The Conference of Board of Canada says smoking is responsible for a “devastating health burden” that highlights the need for the government to toughen its efforts to cut the use of tobacco. Using figures from 2012, the board’s study found that smoking causes more than 45,000 deaths a year. That is almost one in five of all deaths in Canada.
‘This is enormous’
It also found that smoking causes $6.5 billion in direct health care costs and $16.2 billion in total economic costs including health care. “This is enormous,” says Rob Cunningham, a senior policy analyst at the Canadian Cancer Society. “It really creates the rationale for Health Minister Ginette Petitpas to really strengthen the Federal Tobacco Control Strategy that expires in March 2018.

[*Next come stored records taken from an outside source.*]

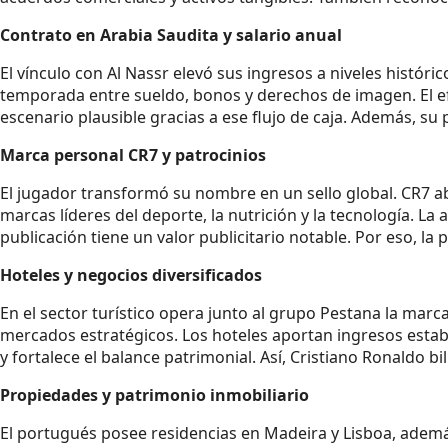
Contrato en Arabia Saudita y salario anual
El vínculo con Al Nassr elevó sus ingresos a niveles histó
temporada entre sueldo, bonos y derechos de imagen. El efe
escenario plausible gracias a ese flujo de caja. Además, s
Marca personal CR7 y patrocinios
El jugador transformó su nombre en un sello global. CR7 a
marcas líderes del deporte, la nutrición y la tecnología. L
publicación tiene un valor publicitario notable. Por eso, l
Hoteles y negocios diversificados
En el sector turístico opera junto al grupo Pestana la mar
mercados estratégicos. Los hoteles aportan ingresos estable
y fortalece el balance patrimonial. Así, Cristiano Ronaldo 
Propiedades y patrimonio inmobiliario
El portugués posee residencias en Madeira y Lisboa, además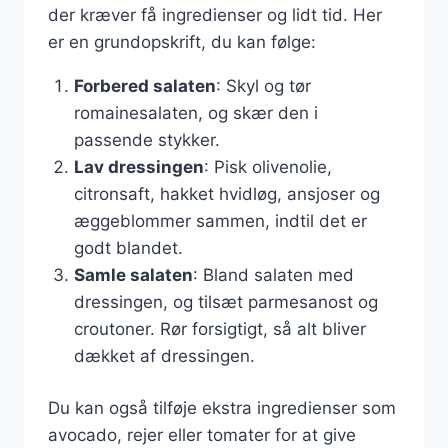
der kræver få ingredienser og lidt tid. Her
er en grundopskrift, du kan følge:
Forbered salaten
: Skyl og tør
romainesalaten, og skær den i
passende stykker.
Lav dressingen
: Pisk olivenolie,
citronsaft, hakket hvidløg, ansjoser og
æggeblommer sammen, indtil det er
godt blandet.
Samle salaten
: Bland salaten med
dressingen, og tilsæt parmesanost og
croutoner. Rør forsigtigt, så alt bliver
dækket af dressingen.
Du kan også tilføje ekstra ingredienser som
avocado, rejer eller tomater for at give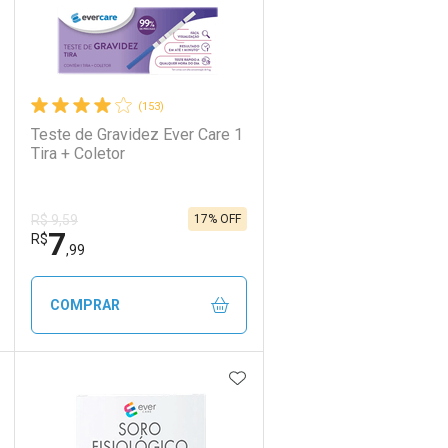
(153)
Teste de Gravidez Ever Care 1
Tira + Coletor
17% OFF
R$ 9,59
7
R$
,99
COMPRAR
DICIONAR AOS FAVORITOS
ADICIONAR AOS FAVORIT
ECHAR
ECHAR
FECHAR
FECHAR
Laboratório
Por Menos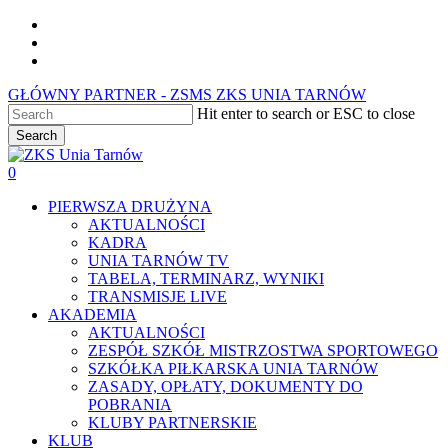
Skip
facebook
to
youtube
main
instagram
content
GŁÓWNY PARTNER - ZSMS ZKS UNIA TARNÓW
Hit enter to search or ESC to close
Search
Close
Search
0
Menu
PIERWSZA DRUŻYNA
AKTUALNOŚCI
KADRA
UNIA TARNÓW TV
TABELA, TERMINARZ, WYNIKI
TRANSMISJE LIVE
AKADEMIA
AKTUALNOŚCI
ZESPÓŁ SZKÓŁ MISTRZOSTWA SPORTOWEGO
SZKÓŁKA PIŁKARSKA UNIA TARNÓW
ZASADY, OPŁATY, DOKUMENTY DO
POBRANIA
KLUBY PARTNERSKIE
KLUB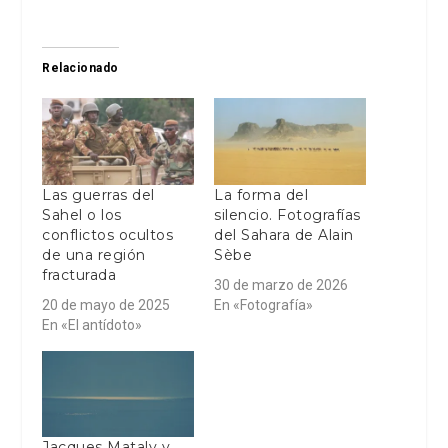
Relacionado
Las guerras del
La forma del
Sahel o los
silencio. Fotografías
conflictos ocultos
del Sahara de Alain
de una región
Sèbe
fracturada
30 de marzo de 2026
20 de mayo de 2025
En «Fotografía»
En «El antídoto»
Jacques Mataly y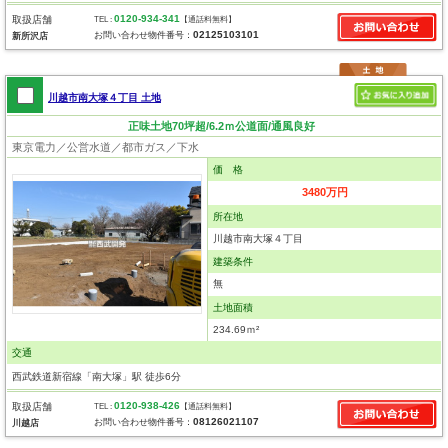
0120-934-341
取扱店舗
TEL :
【通話料無料】
02125103101
お問い合わせ物件番号：
新所沢店
川越市南大塚４丁目 土地
正味土地70坪超/6.2ｍ公道面/通風良好
東京電力／公営水道／都市ガス／下水
価 格
3480万円
所在地
川越市南大塚４丁目
建築条件
無
土地面積
234.69ｍ²
交通
西武鉄道新宿線「南大塚」駅 徒歩6分
0120-938-426
取扱店舗
TEL :
【通話料無料】
08126021107
お問い合わせ物件番号：
川越店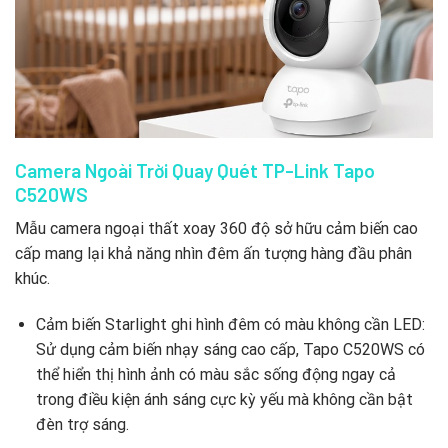
Camera Ngoài Trời Quay Quét TP-Link Tapo
C520WS
Mẫu camera ngoại thất xoay 360 độ sở hữu cảm biến cao
cấp mang lại khả năng nhìn đêm ấn tượng hàng đầu phân
khúc.
Cảm biến Starlight ghi hình đêm có màu không cần LED:
Sử dụng cảm biến nhạy sáng cao cấp, Tapo C520WS có
thể hiển thị hình ảnh có màu sắc sống động ngay cả
trong điều kiện ánh sáng cực kỳ yếu mà không cần bật
đèn trợ sáng.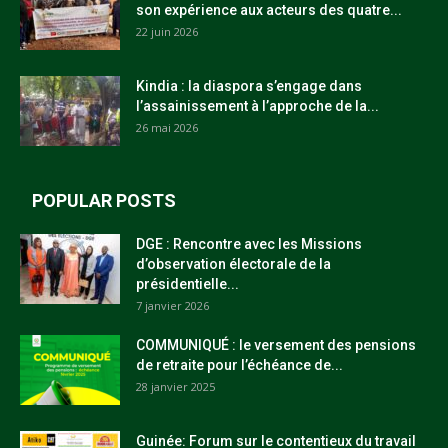
son expérience aux acteurs des quatre...
22 juin 2026
Kindia : la diaspora s’engage dans
l’assainissement à l’approche de la...
26 mai 2026
POPULAR POSTS
DGE : Rencontre avec les Missions
d’observation électorale de la
présidentielle...
7 janvier 2026
COMMUNIQUÉ : le versement des pensions
de retraite pour l’échéance de...
28 janvier 2025
Guinée: Forum sur le contentieux du travail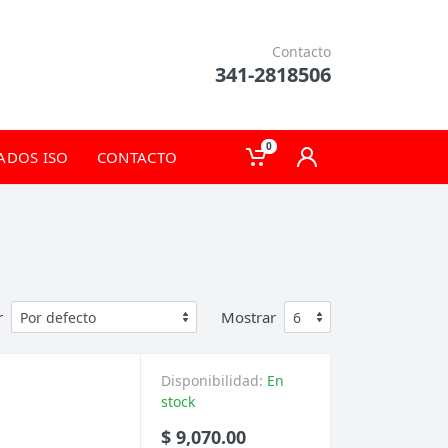
Contacto
341-2818506
0
CADOS ISO
CONTACTO
r
Mostrar
Disponibilidad:
En
stock
$ 9,070.00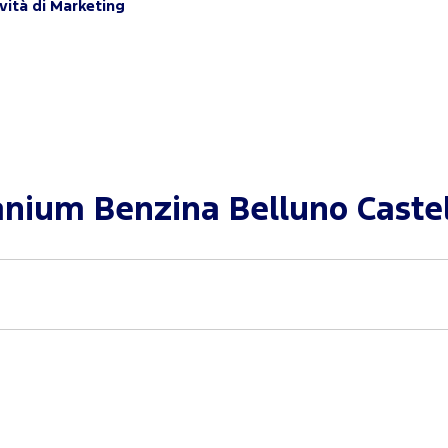
vità di Marketing
anium Benzina Belluno Caste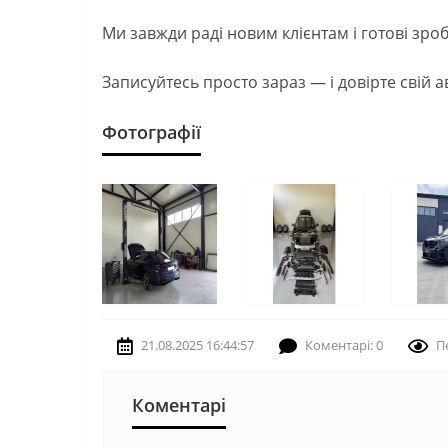
Ми завжди раді новим клієнтам і готові зро
Записуйтесь просто зараз — і довірте свій 
Фотографії
21.08.2025 16:44:57
Коментарі: 0
П
Коментарі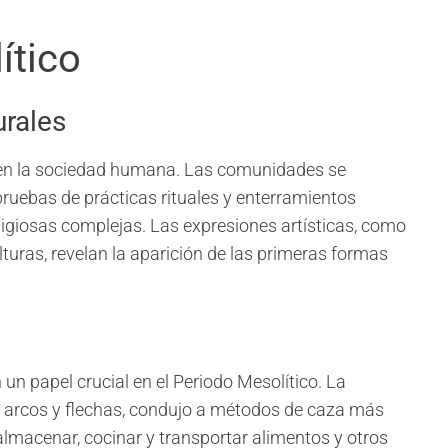
ítico
urales
s en la sociedad humana. Las comunidades se
ruebas de prácticas rituales y enterramientos
eligiosas complejas. Las expresiones artísticas, como
lturas, revelan la aparición de las primeras formas
s
n papel crucial en el Periodo Mesolítico. La
arcos y flechas, condujo a métodos de caza más
almacenar, cocinar y transportar alimentos y otros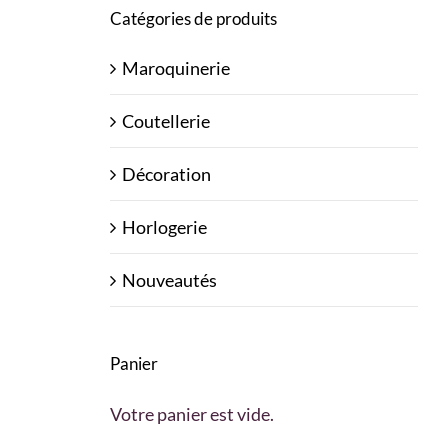
Catégories de produits
Maroquinerie
Coutellerie
Décoration
Horlogerie
Nouveautés
Panier
Votre panier est vide.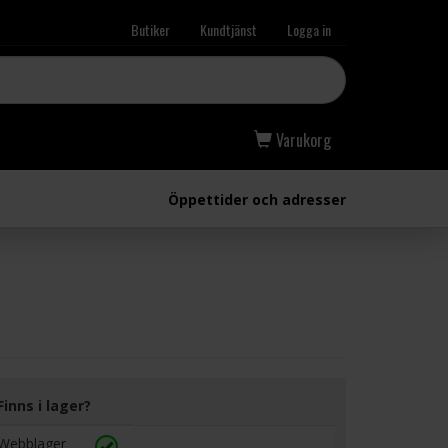
Butiker
Kundtjänst
Logga in
Varukorg
Öppettider och adresser
Finns i lager?
Webblager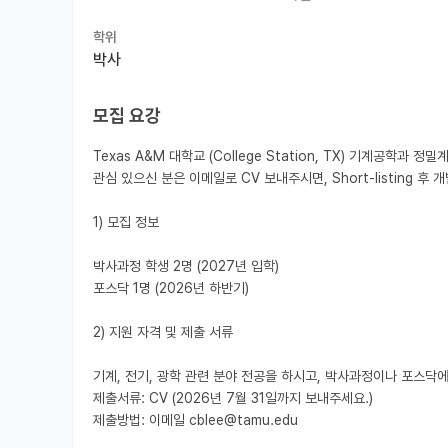
학위
박사
모집 요강
Texas A&M 대학교 (College Station, TX) 기계공학
관심 있으신 분은 이메일로 CV 보내주시면, Short-listing 
1) 모집 정보

박사과정 학생 2명 (2027년 입학)

포스닥 1명 (2026년 하반기)

2) 지원 자격 및 제출 서류

기계, 전기, 광학 관련 분야 전공을 하시고, 박사과정이나 포스닥에 
제출서류: CV (2026년 7월 31일까지 보내주세요.)

제출방법: 이메일 cblee@tamu.edu
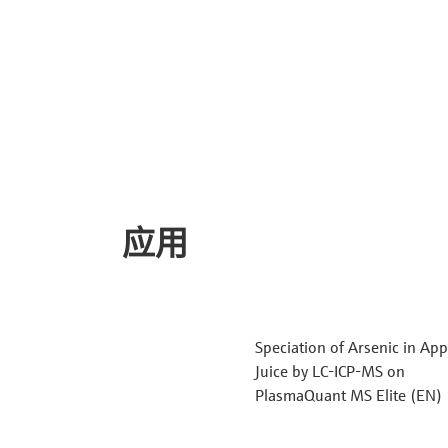
应用
Speciation of Arsenic in App
Juice by LC-ICP-MS on
PlasmaQuant MS Elite (EN)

“Canada can be and should be the world leader in tobacco control, as we have been in the past.”Listen
‘We need to do far more’
Cunningham says the strategy’s budget is underfunded. “We need to do far more in terms of youth prevention, smoking cessation, better policies. We need to ensure that plain packaging goes forward and is adopted as quickly as possible.
“We hope that these new numbers, as horrific as they are, can further make the case for that new federal strategy to be as strong as possible.”
Based on government statistics, more than 3.9 million Canadians were smokers in 2015, and of them, 2.8 million said they smoked daily. Almost one-fifth of grades six to 12 students (12-18 year old) had tried smoking cigarettes in 2014-15.